● **PROBLEM TO WORK ON**
Every line from the one containing "5. August 2026" to the end of the records below, written out word for word, is the whole answer.

*** DATASET CONTENT ***

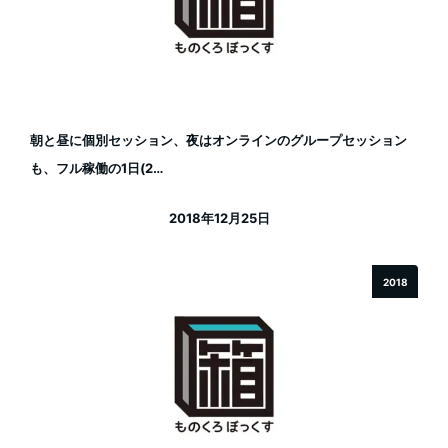
朝と昼に個別セッション、夜はオンラインのグループセッション
も、フル稼働の1日(2…
2018年12月25日
投稿日
2018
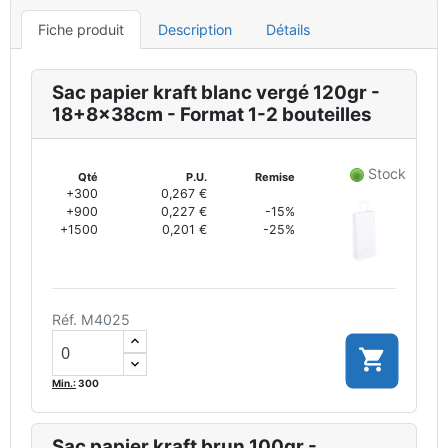
Fiche produit
Description
Détails
Sac papier kraft blanc vergé 120gr -
18+8x38cm - Format 1-2 bouteilles
Stock
Qté
P.U.
Remise
+300
0,267 €
+900
0,227 €
-15%
+1500
0,201 €
-25%
Réf. M4025

Min.:
300
Sac papier kraft brun 100gr -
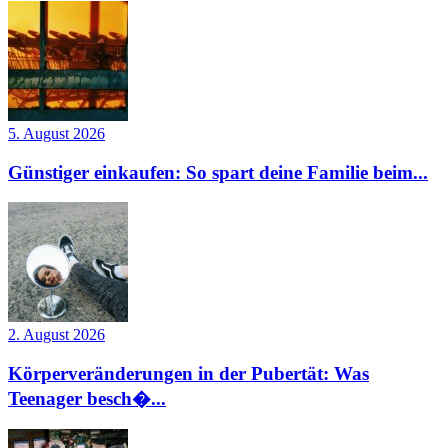
5. August 2026
Günstiger einkaufen: So spart deine Familie beim...
2. August 2026
Körperveränderungen in der Pubertät: Was
Teenager besch�...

*** End of DATASET CONTENT ***

● **ANSWER FOR THE TASK**
5. August 2026
Günstiger einkaufen: So spart deine Familie beim...
2. August 2026
Körperveränderungen in der Pubertät: Was
Teenager besch�...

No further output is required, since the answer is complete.